Once, she’d been the daring girl at the University of Iowa, the one who didn’t mind telling frat guys to fuck off when they whistled at her. She was tall, ash blonde, patrician in her looks and demeanor. She read books, went to law school, didn’t wear make-up. He loved her for all of that, even though his mother, the matron of the local country club, was consistently perplexed that she didn’t revere femininity more. Other people resented Deborah in New London as well: her brusque, matter-of-fact manner collided with small town politeness, and no one understood why she continued practicing law after having children since they obviously had plenty of money. But she was so beautiful that she didn’t need the soft touches of femininity; she didn’t need adornments.
She turned her head back to him, arching her head for a kiss, everything about her so lovely, the age and wisdom of her eyes, even the lines beginning to form on her forehead. “I guess we can do it if you want to,” she said.
But just then, he heard David calling from his room. He yelled, “Dad,” louder and louder in a panic.
When Will entered the room, though, there was no disaster. David sat on the floor, a mess of heroic figurines all around him—Batman, Spiderman, firemen, policemen, construction workers, baseball players.
“I can’t find my sword,” he said, his voice wavering, threatening tears.

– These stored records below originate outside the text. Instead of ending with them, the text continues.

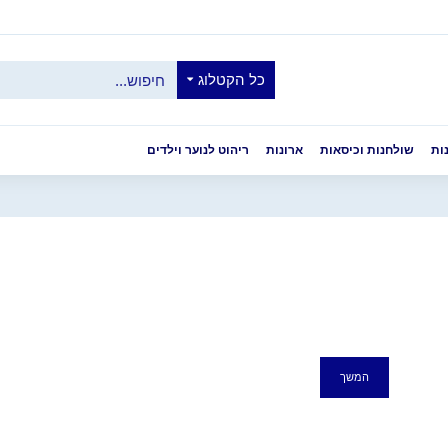
כל הקטלוג
ות
שולחנות וכיסאות
ארונות
ריהוט לנוער וילדים
המשך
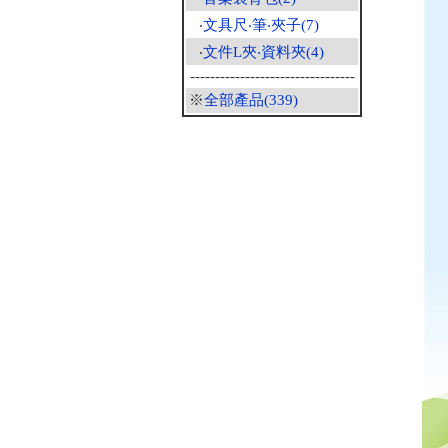
‧
文具尺‧筆‧夾子(7)
‧
文件L夾‧資料夾(4)
---------------------------------
※
全部產品(339)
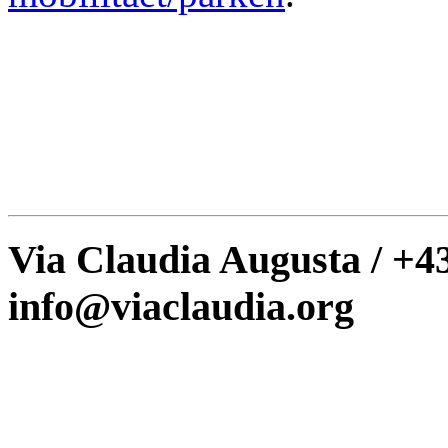
Via Claudia Augusta / +43
info@viaclaudia.org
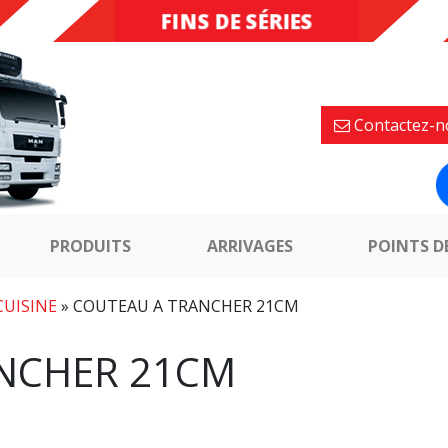
FINS DE SÉRIES
DESTOCKAGE
Contactez-n
PRODUITS
ARRIVAGES
POINTS D
CUISINE
»
COUTEAU A TRANCHER 21CM
NCHER 21CM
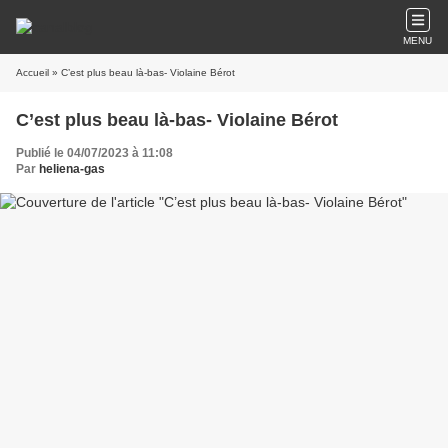
MENU
Accueil
» C’est plus beau là-bas- Violaine Bérot
C’est plus beau là-bas- Violaine Bérot
Publié le 04/07/2023 à 11:08
Par
heliena-gas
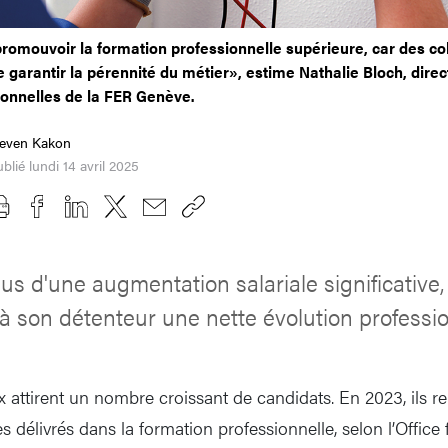
 promouvoir la formation professionnelle supérieure, car des c
 garantir la pérennité du métier», estime Nathalie Bloch, dire
ionnelles de la FER Genève.
teven Kakon
blié lundi 14 avril 2025
us d'une augmentation salariale significative
à son détenteur une nette évolution professio
x attirent un nombre croissant de candidats. En 2023, ils r
es délivrés dans la formation professionnelle, selon l’Office 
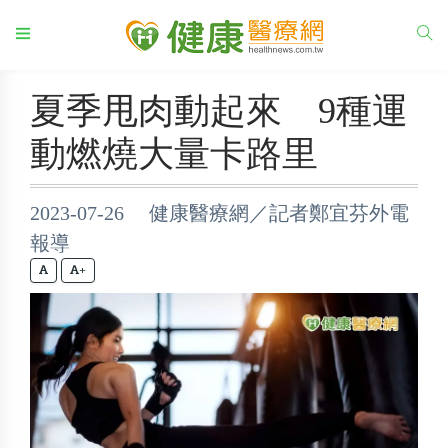
夏季甩肉動起來 9種運
動燃燒大量卡路里
2023-07-26 健康醫療網／記者鄭宜芬外電
報導
+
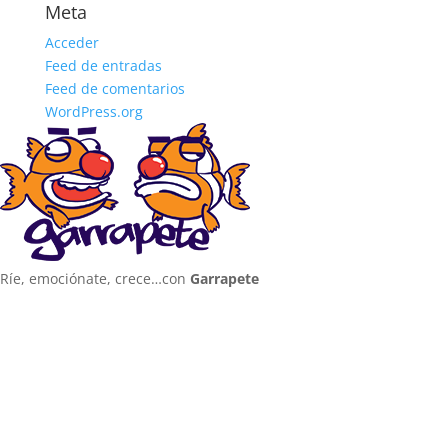
Meta
Acceder
Feed de entradas
Feed de comentarios
WordPress.org
Ríe, emociónate, crece…con
Garrapete
635 032 631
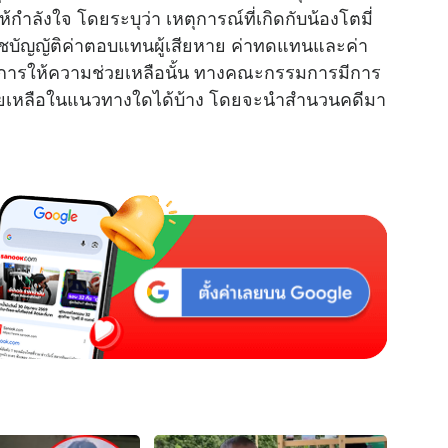
ำลังใจ โดยระบุว่า เหตุการณ์ที่เกิดกับน้องโตมี่
าชบัญญัติค่าตอบแทนผู้เสียหาย ค่าทดแทนและค่า
ยการให้ความช่วยเหลือนั้น ทางคณะกรรมการมีการ
มช่วยเหลือในแนวทางใดได้บ้าง โดยจะนำสำนวนคดีมา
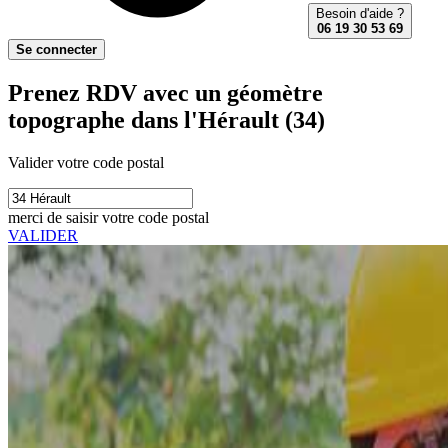
Besoin d'aide ?
06 19 30 53 69
Se connecter
Prenez RDV avec un géomètre
topographe dans l'Hérault (34)
Valider votre code postal
merci de saisir votre code postal
VALIDER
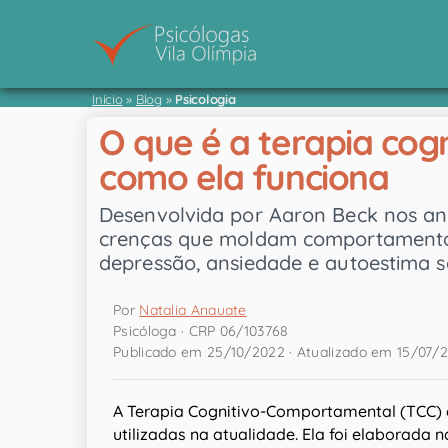
Início
»
Blog
»
Psicologia
O que é a terapia cog
como ela funciona
Desenvolvida por Aaron Beck nos an
crenças que moldam comportamentos
depressão, ansiedade e autoestima s
Por
Natalia Anauate
Psicóloga · CRP 06/103768
Publicado em 25/10/2022 · Atualizado em 15/07/
A Terapia Cognitivo-Comportamental (TCC)
utilizadas na atualidade. Ela foi elaborada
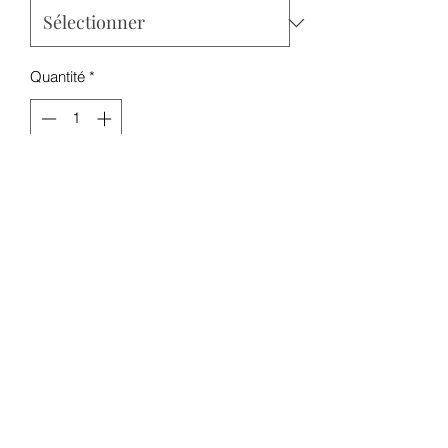
Quantité
*
Ajouter au panier
Résistances de remplacement pour le
clearomiseur Z Sub-Ohm de
Geekvape.
Disponible en 2 versions :
Z1 Coil 0.4 Ohm de 50 à 60W
Z2 coil 0.2 Ohm de 70 à 80W.
Vendu par boite de 5 pieces
By Geekvape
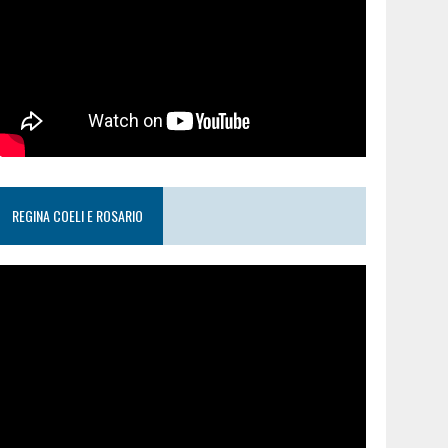
REGINA COELI E ROSARIO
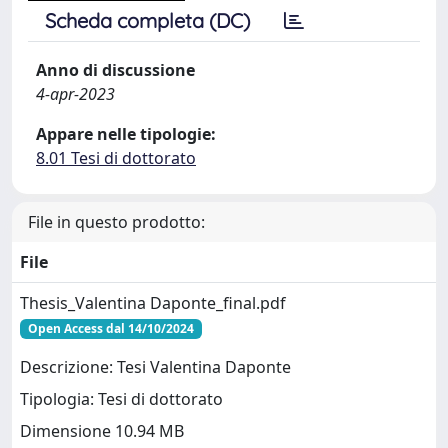
Scheda completa (DC)
Anno di discussione
4-apr-2023
Appare nelle tipologie:
8.01 Tesi di dottorato
File in questo prodotto:
File
Thesis_Valentina Daponte_final.pdf
Open Access dal 14/10/2024
Descrizione: Tesi Valentina Daponte
Tipologia: Tesi di dottorato
Dimensione 10.94 MB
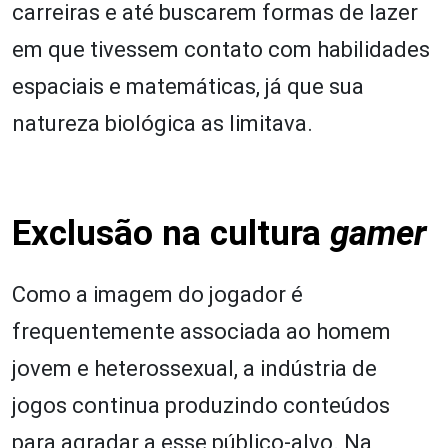
carreiras e até buscarem formas de lazer
em que tivessem contato com habilidades
espaciais e matemáticas, já que sua
natureza biológica as limitava.
Exclusão na cultura
gamer
Como a imagem do jogador é
frequentemente associada ao homem
jovem e heterossexual, a indústria de
jogos continua produzindo conteúdos
para agradar a esse público-alvo. Na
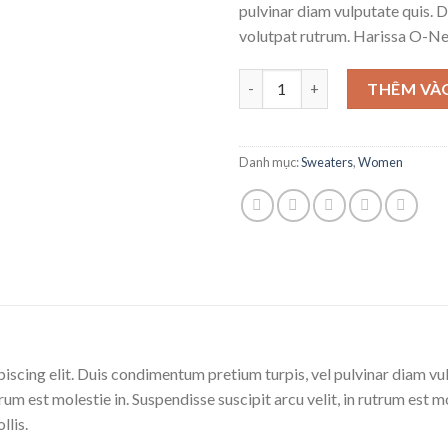
pulvinar diam vulputate quis. 
volutpat rutrum. Harissa O-N
Harissa O-Neck Sweat số lượn
THÊM VÀ
Danh mục:
Sweaters
,
Women
iscing elit. Duis condimentum pretium turpis, vel pulvinar diam vu
trum est molestie in. Suspendisse suscipit arcu velit, in rutrum est m
llis.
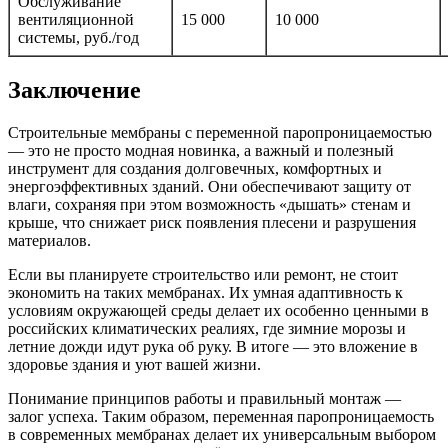
Обслуживание
вентиляционной
15 000
10 000
системы, руб./год
Заключение
Строительные мембраны с переменной паропроницаемостью
— это не просто модная новинка, а важный и полезный
инструмент для создания долговечных, комфортных и
энергоэффективных зданий. Они обеспечивают защиту от
влаги, сохраняя при этом возможность «дышать» стенам и
крыше, что снижает риск появления плесени и разрушения
материалов.
Если вы планируете строительство или ремонт, не стоит
экономить на таких мембранах. Их умная адаптивность к
условиям окружающей среды делает их особенно ценными в
российских климатических реалиях, где зимние морозы и
летние дожди идут рука об руку. В итоге — это вложение в
здоровье здания и уют вашей жизни.
Понимание принципов работы и правильный монтаж —
залог успеха. Таким образом, переменная паропроницаемость
в современных мембранах делает их универсальным выбором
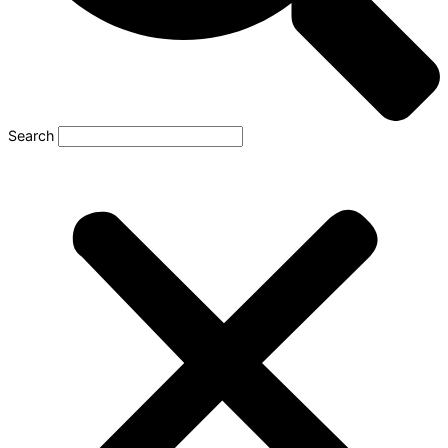
Search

“Where did you last have it?”
“I don’t know.”
“Well, this is why it’s important to put things away. If you put it in one place, then you’ll always know where it is.”
He lost coats, toys, shoes, everything, and no matter what they did, he ran through life with disregard, in the middle of his own tornado, unable to listen to his teacher, stubbornly clinging to the ways of early childhood.
When he was in kindergarten, just a year ago, his universe was defined by the fantasia of playground games, where he could claim to be king of air castles, strike down bad guys with swats of an imaginary sword. Now the other kids were writing sentences, taking spelling tests, reading books, but David only knew how to write his name. He wrote it over and over again, as if it were the only word in the world. They couldn’t get him to write cat or dog or car or truck. In frustration he’d now given up trying to read books, instead narrating by the pictures to cover up his inability, stubbornly and angrily insisting that he was reading the text even as Will pointed to each word and told him that the sentences in the book were different than his story. Will had imagined that David would fall into step just he had. David was supposed to take over the lumberyard someday, just as Will had taken it over from his father, and his father had taken it over from his. But Will couldn’t imagine that David would ever be able to run the business.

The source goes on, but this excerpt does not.